Dans Dorohedoro les curseurs de l'imagination mâtinée d'un gore assez présent ont été poussés au maximum. Ainsi dans le Hole, chaque année est organisée une chasse aux morts-vivants. C'est encore une conséquence des expériences des mages. En effet, la poudre qu'ils utilisent est la principale cause de pollution du Hole : elle a créé un brouillard permanent et quand il pleut (ce qui n'arrive jamais chez les mages), les résidus provoquent notamment le réveil des morts, chaque année à une date précise. Voici donc qu'un concours est organisé pour leur chasse avec à la clef des cadeaux dignes d'une loterie des plus classiques (hachoir à viande et autres appareils électroménagers). Et toute la ville part alors à la chasse aux zombies !

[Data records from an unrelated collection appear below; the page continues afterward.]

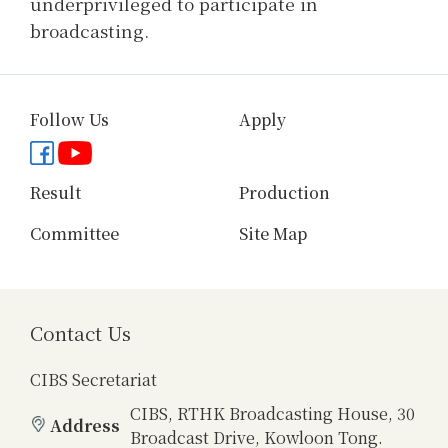
underprivileged to participate in
broadcasting.
Follow Us
Apply
Facebook page
YouTube channel
Result
Production
Committee
Site Map
Contact Us
CIBS Secretariat
CIBS, RTHK Broadcasting House, 30
Address
Broadcast Drive, Kowloon Tong.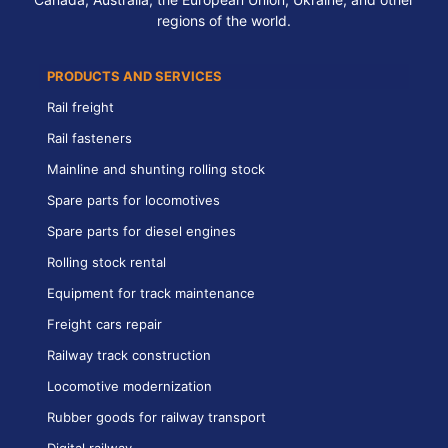
regions of the world.
PRODUCTS AND SERVICES
Rail freight
Rail fasteners
Mainline and shunting rolling stock
Spare parts for locomotives
Spare parts for diesel engines
Rolling stock rental
Equipment for track maintenance
Freight cars repair
Railway track construction
Locomotive modernization
Rubber goods for railway transport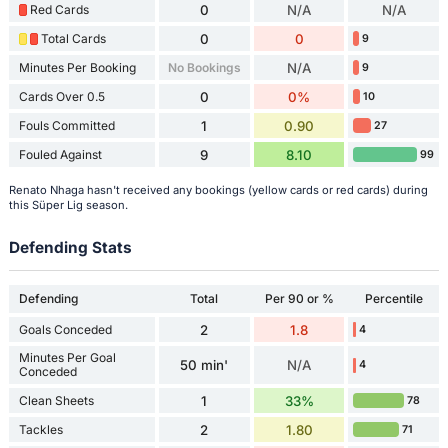
Red Cards
0
N/A
N/A
Total Cards
0
0
9
Minutes Per Booking
No Bookings
N/A
9
Cards Over 0.5
0
0%
10
Fouls Committed
1
0.90
27
Fouled Against
9
8.10
99
Renato Nhaga hasn't received any bookings (yellow cards or red cards) during
this Süper Lig season.
Defending Stats
Defending
Total
Per 90 or %
Percentile
Goals Conceded
2
1.8
4
Minutes Per Goal
50 min'
N/A
4
Conceded
Clean Sheets
1
33%
78
Tackles
2
1.80
71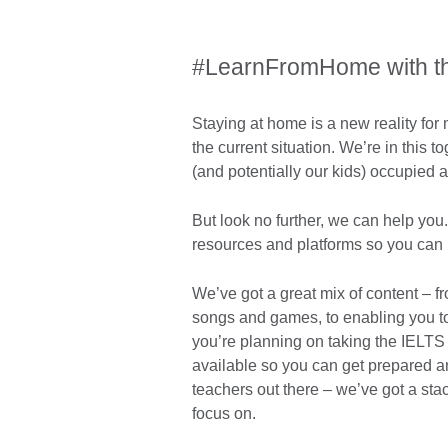
#LearnFromHome with the
Staying at home is a new reality for 
the current situation. We’re in this 
(and potentially our kids) occupied 
But look no further, we can help you.
resources and platforms so you can 
We’ve got a great mix of content – f
songs and games, to enabling you to t
you’re planning on taking the IELTS 
available so you can get prepared an
teachers out there – we’ve got a sta
focus on.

Mais dans l'univers des mages, le délire n'est pas plus intense. On y découvre par exemple des soirées complètement improbables dans lesquels chacun apporte un cadavre afin qu'il soit ressuscité (enfin le diablotin de son cerveau) ou alors la Blue Night, le moment où chaque mage peut trouver son partenaire et signer un contrat à vie, sous l'autorité des diables. Après avoir exploré les deux mondes, on va, comme dans Alice, passer de l'autre côté du miroir. Laissez-vous tenter, sautez dans le Hole !

Une fois la saison engloutie, les accros aux crocs de Caïman et aux petits plats de Nikaido seront rassurés puisqu'une saison 2 est déjà sur les fourneaux et que 16 tomes du manga restent à explorer. Et les plus en manque pourront déguster en attendant les 6 OAV reprenant les chapitres bonus du manga.